[Transcribed page contents]
Content starts

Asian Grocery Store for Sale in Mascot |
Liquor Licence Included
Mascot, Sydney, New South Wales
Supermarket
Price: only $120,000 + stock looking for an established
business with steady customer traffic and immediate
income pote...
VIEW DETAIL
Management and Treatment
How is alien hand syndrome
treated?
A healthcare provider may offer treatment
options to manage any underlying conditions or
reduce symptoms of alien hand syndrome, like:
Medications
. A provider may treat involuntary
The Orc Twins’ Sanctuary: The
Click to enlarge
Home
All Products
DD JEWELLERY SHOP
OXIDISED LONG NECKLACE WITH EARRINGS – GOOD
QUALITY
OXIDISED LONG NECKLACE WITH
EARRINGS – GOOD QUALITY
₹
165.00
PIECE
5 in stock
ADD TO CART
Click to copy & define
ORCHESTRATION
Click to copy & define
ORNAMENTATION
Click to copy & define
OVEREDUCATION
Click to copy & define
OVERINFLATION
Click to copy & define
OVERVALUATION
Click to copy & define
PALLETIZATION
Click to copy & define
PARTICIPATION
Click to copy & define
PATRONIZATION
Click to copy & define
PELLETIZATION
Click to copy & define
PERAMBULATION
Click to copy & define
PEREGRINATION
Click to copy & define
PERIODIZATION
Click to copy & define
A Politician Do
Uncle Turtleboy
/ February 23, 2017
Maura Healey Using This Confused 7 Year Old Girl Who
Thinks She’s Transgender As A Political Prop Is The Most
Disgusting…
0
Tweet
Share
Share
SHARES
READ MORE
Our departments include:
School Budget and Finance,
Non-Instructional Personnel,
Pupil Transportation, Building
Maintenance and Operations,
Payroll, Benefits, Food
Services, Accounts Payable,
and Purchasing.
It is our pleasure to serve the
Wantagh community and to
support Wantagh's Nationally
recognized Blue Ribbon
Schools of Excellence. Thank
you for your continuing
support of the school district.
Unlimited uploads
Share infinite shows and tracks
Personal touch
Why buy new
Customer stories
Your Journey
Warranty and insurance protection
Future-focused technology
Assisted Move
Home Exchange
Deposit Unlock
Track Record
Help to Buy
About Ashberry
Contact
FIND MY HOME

Content ends

> [WHAT YOU HAVE TO DO]: Transcribe exactly, please, the lines from the one with "Personal touch" to the last line of the entries above, ends included.

> [TASK OUTPUT]:
Personal touch
Why buy new
Customer stories
Your Journey
Warranty and insurance protection
Future-focused technology
Assisted Move
Home Exchange
Deposit Unlock
Track Record
Help to Buy
About Ashberry
Contact
FIND MY HOME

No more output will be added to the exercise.